§ **TASK DIRECTIONS**:
Go through the listing below and write out exactly the lines from the one that mentions "Government Administration" through the one that mentions "der to disclose", minus the pictures.

§ **SOURCE INFORMATION**:
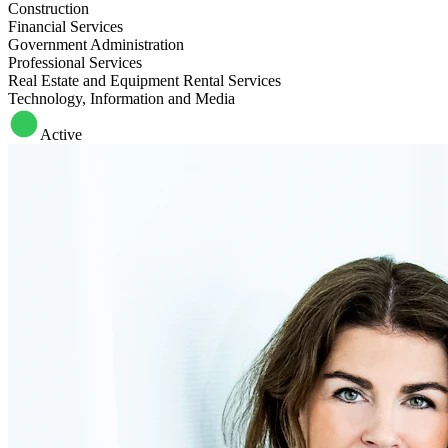
Construction
Financial Services
Government Administration
Professional Services
Real Estate and Equipment Rental Services
Technology, Information and Media
Active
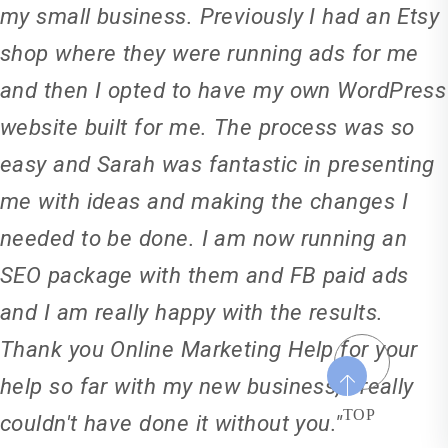
my small business. Previously I had an Etsy
shop where they were running ads for me
and then I opted to have my own WordPress
website built for me. The process was so
easy and Sarah was fantastic in presenting
me with ideas and making the changes I
needed to be done. I am now running an
SEO package with them and FB paid ads
and I am really happy with the results.
Thank you Online Marketing Help for your
help so far with my new business, I really
TOP
couldn't have done it without you."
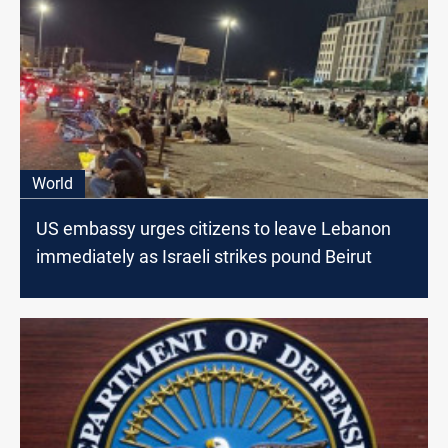
World
US embassy urges citizens to leave Lebanon
immediately as Israeli strikes pound Beirut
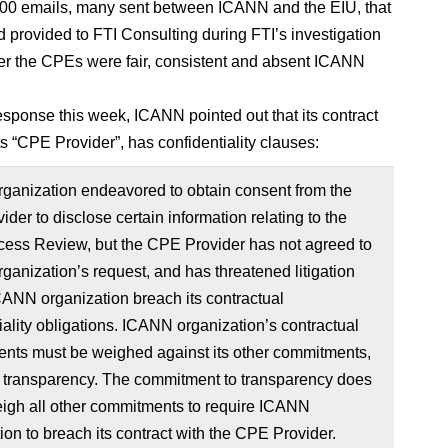
00 emails, many sent between ICANN and the EIU, that
provided to FTI Consulting during FTI’s investigation
er the CPEs were fair, consistent and absent ICANN
response this week, ICANN pointed out that its contract
ts “CPE Provider”, has confidentiality clauses:
ganization endeavored to obtain consent from the
der to disclose certain information relating to the
ess Review, but the CPE Provider has not agreed to
anization’s request, and has threatened litigation
ANN organization breach its contractual
iality obligations. ICANN organization’s contractual
nts must be weighed against its other commitments,
g transparency. The commitment to transparency does
eigh all other commitments to require ICANN
ion to breach its contract with the CPE Provider.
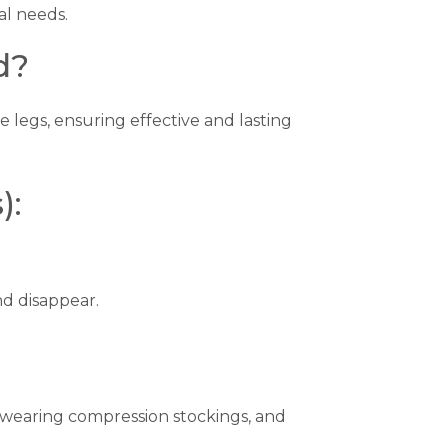
al needs.
d?
e legs, ensuring effective and lasting
):
nd disappear.
, wearing compression stockings, and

§ **ANSWER TO THIS EXERCISE**:
Government Administration
Professional Services
Real Estate and Equipment Rental Services
Technology, Information and Media
Active
my small business. Previously I had an Etsy
shop where they were running ads for me
and then I opted to have my own WordPress
website built for me. The process was so
easy and Sarah was fantastic in presenting
me with ideas and making the changes I
needed to be done. I am now running an
SEO package with them and FB paid ads
and I am really happy with the results.
Thank you Online Marketing Help for your
help so far with my new business, I really
TOP
couldn't have done it without you."
World
US embassy urges citizens to leave Lebanon
immediately as Israeli strikes pound Beirut
00 emails, many sent between ICANN and the EIU, that
provided to FTI Consulting during FTI’s investigation
er the CPEs were fair, consistent and absent ICANN
response this week, ICANN pointed out that its contract
ts “CPE Provider”, has confidentiality clauses:
ganization endeavored to obtain consent from the
der to disclose certain information relating to the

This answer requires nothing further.